> Work instruction
Whenever "Dámska" appears in a line, please copy that line from the data.

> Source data
....

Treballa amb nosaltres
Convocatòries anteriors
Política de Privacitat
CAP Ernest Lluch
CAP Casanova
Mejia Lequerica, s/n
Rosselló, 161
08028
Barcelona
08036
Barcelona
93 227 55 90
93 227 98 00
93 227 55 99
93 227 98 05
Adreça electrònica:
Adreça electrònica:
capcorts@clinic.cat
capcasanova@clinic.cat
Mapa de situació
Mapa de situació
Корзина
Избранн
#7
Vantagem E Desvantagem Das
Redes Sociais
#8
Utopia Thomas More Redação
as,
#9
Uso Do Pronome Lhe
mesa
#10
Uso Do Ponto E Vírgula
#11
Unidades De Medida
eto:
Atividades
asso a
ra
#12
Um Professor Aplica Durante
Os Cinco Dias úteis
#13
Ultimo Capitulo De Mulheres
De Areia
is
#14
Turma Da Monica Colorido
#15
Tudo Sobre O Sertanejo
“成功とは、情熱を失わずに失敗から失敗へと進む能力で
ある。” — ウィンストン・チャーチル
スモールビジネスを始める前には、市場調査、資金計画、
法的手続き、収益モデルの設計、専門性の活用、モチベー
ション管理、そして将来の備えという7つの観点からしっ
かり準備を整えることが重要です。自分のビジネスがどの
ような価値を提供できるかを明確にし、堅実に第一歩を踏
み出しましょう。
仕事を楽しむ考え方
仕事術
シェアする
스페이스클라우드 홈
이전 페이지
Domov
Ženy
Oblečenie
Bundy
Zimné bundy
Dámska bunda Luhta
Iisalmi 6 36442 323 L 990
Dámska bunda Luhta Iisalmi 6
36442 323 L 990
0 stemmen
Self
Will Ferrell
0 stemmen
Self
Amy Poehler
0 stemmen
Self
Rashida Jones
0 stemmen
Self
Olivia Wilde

....

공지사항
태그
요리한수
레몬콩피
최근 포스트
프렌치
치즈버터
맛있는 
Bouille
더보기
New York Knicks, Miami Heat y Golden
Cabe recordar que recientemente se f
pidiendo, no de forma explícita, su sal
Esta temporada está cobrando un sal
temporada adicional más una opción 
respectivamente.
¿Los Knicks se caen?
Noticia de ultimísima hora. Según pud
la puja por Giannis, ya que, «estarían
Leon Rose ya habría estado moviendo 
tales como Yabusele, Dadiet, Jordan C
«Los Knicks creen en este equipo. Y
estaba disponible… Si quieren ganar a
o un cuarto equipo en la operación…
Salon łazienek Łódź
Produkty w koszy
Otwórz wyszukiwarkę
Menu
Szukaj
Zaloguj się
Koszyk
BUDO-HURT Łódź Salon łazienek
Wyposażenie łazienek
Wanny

....

> Exercise solution
Dámska bunda Luhta
Dámska bunda Luhta Iisalmi 6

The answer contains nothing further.